Britain’s economic position

14) The hopes of a revival in the fortunes of the ConDem government – which is already under siege from opposition to the cuts – will be dissipated. There is no outlet for Britain internally or externally in greater growth or significantly increased penetration of export markets by British capitalism.

Indeed, the economic figures in December underline just how far British capitalism has gone back. City economists were cutting forecasts for growth in the final three months of 2010 particularly as the economy had been severely affected by the bad weather.

There was a slowdown in the last quarter of 2010, yet it had been predicted that the economy was likely to grow by 0.8% in the third quarter – itself a miserly rate.

This in turn was lower than the 1.2% recorded in the spring quarter of 2010. Growth is now expected to be a mere 0.5%.

At the same time, the VAT rate increase from 17.5% to 20% will kick in, as well as the effects of job losses, all adding to a contraction in ‘demand’.

The pre-Christmas surge in retail spending – at one stage hampered by the bad weather – itself was a one-off rush to buy goods – particularly white goods such as fridges, etc. prior to the VAT rises.

15) The bourgeois employ anodyne language to disguise the scale of this collapse. They use meteorological language which seeks to cover up underlying class realities.

For instance, the Economist speaks about “economic headwinds” as if this was something out of the control of human beings and not itself a product of the crisis of capitalism.

Unemployment is described as “a headcount”, and the deliberate cutting of living standards as “cutting costs”. Massive attacks on welfare are also described as “cutting costs” and “paring down debt”.

16) The ‘intemperate’ weather also revealed the shameful collapse of the infrastructure of British capitalism, its short-termism and incapacity to provide a minimum safety net for crises of this kind.

Philip Stephens, the political commentator of the Financial Times, wrote on the debacle at Heathrow: “To fly from Istanbul to London is to travel from the first to the third world.

“Ataturk international airport sparkles with steel and glass modernity – a monument to Turkey’s status as a rising power.

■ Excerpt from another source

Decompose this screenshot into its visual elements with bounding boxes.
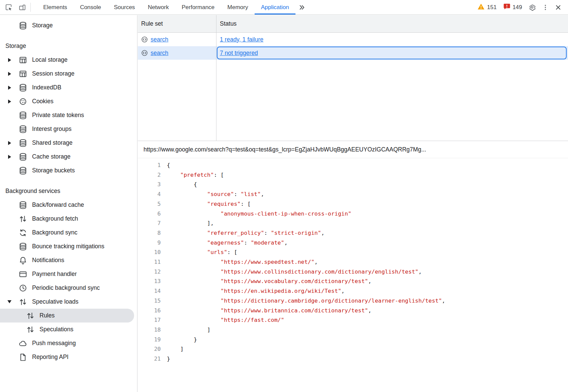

Heathrow’s Terminal 3, scarred by broken travellators, exposed ceiling voids and filthy carpeting has become an emblem of national decline.

“No one should have been surprised by the latest snow-induced standstill at one of the world’s busiest airports. Heathrow is not quite so dreadful as it was three or four years ago.

“It is still a disgrace – a two-fingered jeer at any notion that London’s future is as a global economic hub.” He sums up the undisguised rage of millions of travellers who saw their whole holiday plans ruined with the complete failure of BAA to provide the necessary “investment in basic infrastructure in favour of quick profits”.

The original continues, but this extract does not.